By my measure, Fiona is half-way to production readiness. Version 0.5 is up on
PyPI: http://pypi.python.org/pypi/Fiona/0.5. It now writes mapping features to
almost any of OGR's formats. Almost.
In Python, I'm not very interested in OGR's support for databases or services,
and so Fiona isn't either. I'd rather use httplib2 to connect fetch any JSON or
XML (KML, GML, GeoRSS) document on the web, and Python's built-in json or
xml.etree modules to parse them with some help from geojson and keytree. For
databases, I'll use SQLAlchemy or GeoAlchemy. Fiona is mainly about reading and
writing the arcane file formats like shapefiles, GPX, etc for which there is
pretty much no other access than through OGR's drivers. Fiona doesn't do OGR
"data sources". It has collections of a single feature type. Think shapefile or
single PostGIS table.
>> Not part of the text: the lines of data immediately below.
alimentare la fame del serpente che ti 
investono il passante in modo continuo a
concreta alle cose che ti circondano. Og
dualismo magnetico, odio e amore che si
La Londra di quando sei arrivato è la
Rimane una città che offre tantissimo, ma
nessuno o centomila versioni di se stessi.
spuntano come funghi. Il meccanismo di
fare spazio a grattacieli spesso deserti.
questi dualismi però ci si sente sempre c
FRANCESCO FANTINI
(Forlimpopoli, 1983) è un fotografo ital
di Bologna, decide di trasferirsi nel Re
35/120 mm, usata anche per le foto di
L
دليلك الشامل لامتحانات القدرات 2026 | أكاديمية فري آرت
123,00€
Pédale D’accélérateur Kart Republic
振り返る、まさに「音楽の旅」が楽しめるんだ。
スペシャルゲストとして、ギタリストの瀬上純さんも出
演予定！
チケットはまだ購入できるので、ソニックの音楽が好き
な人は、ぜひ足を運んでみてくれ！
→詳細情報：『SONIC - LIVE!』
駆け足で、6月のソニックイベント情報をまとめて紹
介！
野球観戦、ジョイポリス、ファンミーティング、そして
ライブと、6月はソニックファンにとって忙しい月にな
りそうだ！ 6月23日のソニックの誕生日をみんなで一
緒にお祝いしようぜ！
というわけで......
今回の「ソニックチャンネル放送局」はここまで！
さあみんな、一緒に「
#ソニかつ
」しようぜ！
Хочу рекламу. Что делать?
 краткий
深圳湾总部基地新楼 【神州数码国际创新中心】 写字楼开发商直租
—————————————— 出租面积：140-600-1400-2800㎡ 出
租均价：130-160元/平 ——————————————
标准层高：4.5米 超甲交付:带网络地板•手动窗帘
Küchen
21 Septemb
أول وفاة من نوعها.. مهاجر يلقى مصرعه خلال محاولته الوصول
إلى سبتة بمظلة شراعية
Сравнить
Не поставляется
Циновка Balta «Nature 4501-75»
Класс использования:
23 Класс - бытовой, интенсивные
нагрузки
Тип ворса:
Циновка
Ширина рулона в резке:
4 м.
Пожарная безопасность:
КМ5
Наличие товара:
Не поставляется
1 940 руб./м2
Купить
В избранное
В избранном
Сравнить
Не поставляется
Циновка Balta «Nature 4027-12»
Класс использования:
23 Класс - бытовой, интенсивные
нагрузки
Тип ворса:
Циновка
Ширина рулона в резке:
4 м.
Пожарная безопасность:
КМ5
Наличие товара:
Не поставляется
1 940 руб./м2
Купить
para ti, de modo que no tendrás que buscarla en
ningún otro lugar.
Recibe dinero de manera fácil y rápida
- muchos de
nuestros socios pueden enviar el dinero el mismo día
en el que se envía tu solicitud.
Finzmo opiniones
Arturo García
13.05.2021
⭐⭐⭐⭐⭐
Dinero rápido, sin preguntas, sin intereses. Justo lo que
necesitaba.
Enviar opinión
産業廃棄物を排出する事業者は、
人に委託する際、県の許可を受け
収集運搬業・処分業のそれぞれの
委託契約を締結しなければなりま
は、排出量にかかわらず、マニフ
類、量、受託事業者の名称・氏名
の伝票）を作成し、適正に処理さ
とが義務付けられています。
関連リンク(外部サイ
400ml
The door isn't completely shut on databases; the first
version of Fiona had the concept of a "workspace", and we could bring that back
if needed.
The latest installation instructions and usage example are on Fiona's GitHub
page: https://github.com/sgillies/Fiona and there's more documentation to come.
A Shapely-level manual will be the cornerstone of a 1.0 release, although
I expect the Fiona manual to be much smaller.
Installation
If you've got GDAL installed in a well-known location and Python 2.6, you may be
able to install as easily as:
If, like me, you have virtualenvs with their own GDAL libs, you'll need to do
something like this.
$ virtualenv .
$ source bin/activate
$ pip install -d Fiona http://pypi.python.org/packages/source/F/Fiona/Fiona-0.5.tar.gz
$ export GDAL=${PATH_TO_GDAL}
$ cd Fiona
$ python setup.py build_ext -I ${GDAL}/include -L ${GDAL}/lib install
Reading benchmark
Is Fiona anywhere as fast as osgeo.ogr? Benchmark: get all polygon-type
features from a shapefile, read their attributes into a dict, get a reference
to their geometry (in the OGR case) or geometry as GeoJSON (in the Fiona
case), and get their unique ids. Here's the script:
import timeit
from fiona import collection
from osgeo import ogr
PATH = 'docs/data/test_uk.shp'
NAME = 'test_uk'
# Fiona
s = """
with collection(PATH, "r") as c:
for f in c:
id = f["id"]
"""
t = timeit.Timer(
stmt=s,
setup='from __main__ import collection, PATH, NAME'
)
print "Fiona 0.5"
print "%.2f usec/pass" % (1000000 * t.timeit(number=1000)/1000)
print
# OGR
s = """
source = ogr.Open(PATH)
layer = source.GetLayerByName(NAME)
schema = []
ldefn = layer.GetLayerDefn()
for n in range(ldefn.GetFieldCount()):
fdefn = ldefn.GetFieldDefn(n)
schema.append((fdefn.name, fdefn.type))
layer.ResetReading()
while 1:
feature = layer.GetNextFeature()
if not feature:
break
id = feature.GetFID()
props = {}
for i in range(feature.GetFieldCount()):
props[schema[i][0]] = feature.GetField(i)
geometry = feature.GetGeometryRef()
feature.Destroy()
source.Destroy()
"""
print "osgeo.ogr 1.7.2"
t = timeit.Timer(
stmt=s,
setup='from __main__ import ogr, PATH, NAME'
)
print "%.2f usec/pass" % (1000000 * t.timeit(number=1000)/1000)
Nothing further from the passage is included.